Since 1996, every year on 27 January Germany commemorates the Day of Rememberance for the Victims of National Socialism. Explicitly, in order to remember all victims of National Socialism. The commemoration day refers to the anniversary of the 27 January 1945, when the concentration and extermination camp Auschwitz-Birkenau was liberated by the Red Army. For the same reason the day was declared International Holocaust Remembrance Day by the United Nations in 2005. It is now commemorated in various European countries.
The concentration camp Auschwitz-Birkenau was the largest extermination camp of the National Socialist regime. In total at least 1.1 Million people were murdered at the camp complex between 1940 and 1945. The place is like none other a symbol for the crimes of National Socialism. More than 90 percent of the victims were Jews, but other groups like political prisoners, Sinti and Roma, homosexuals, Jehovah’s Witnesses and prisoners of war were in Auschwitz, too. On 27 January 1945, there were still about 7,000 people on the sites that were liberated, among them about 500 children. Previously, everyone who had any strength left was forced on “death marches” to the west, in order to eliminate the traces of the genocide.

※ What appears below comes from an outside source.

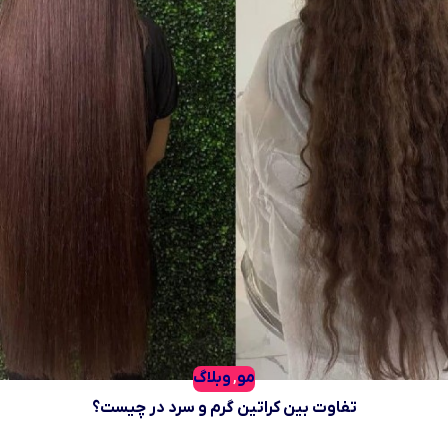
مو
وبلاگ
,
تفاوت بین کراتین گرم و سرد در چیست؟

In our line of work we are repeatedly faced with the sad and gruesome family stories that were shaped by National Socialism. The more important it is that these crimes are commemorated today throughout Germany (and beyond): In order to honor the victims, but also in order to prevent them from happening again.
The commemoration day was designated and set on this date in early January 1996 by the German Federal President Roman Herzog (1934-2017, Federal President 1994-1999). Usually, apart from an hour of remembrance at the German Federal Parliament and the flags being at half-mast, there are various events nationwide like guided tours, readings, theatre performances and church services. They commemorate the events and are supposed to prevent them from happening again. In Hamburg, an award for young people with moral courage, the Bertini-Preis, is presented. The name is based on the autobiographical novel “Die Bertinis” (the family Bertini) by the in Hamburg born writer Ralph Giordano (1923-2014) that pictures the fate of the family under the National Socialist dictatorship.

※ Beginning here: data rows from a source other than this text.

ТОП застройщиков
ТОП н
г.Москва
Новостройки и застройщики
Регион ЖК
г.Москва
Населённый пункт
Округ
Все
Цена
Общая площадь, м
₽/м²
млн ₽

In 2021, the 25th anniversary of the commemoration day in Germany, many of these events will not be possible or at least not in the usual way due to the COVID-19 pandemic. Hopefully, still many people in many cities will lay down flowers and candles at the so-called “Stolpersteinen” (stumbling stones) and memorials like it is also done on 09 November.
Also, in 2021 Jewish people are verifiably living on the territory of today’s Germany for 1,700 years. As part of the anniversary year there are planned nationwide events - as far as the COVID-19 situation allows.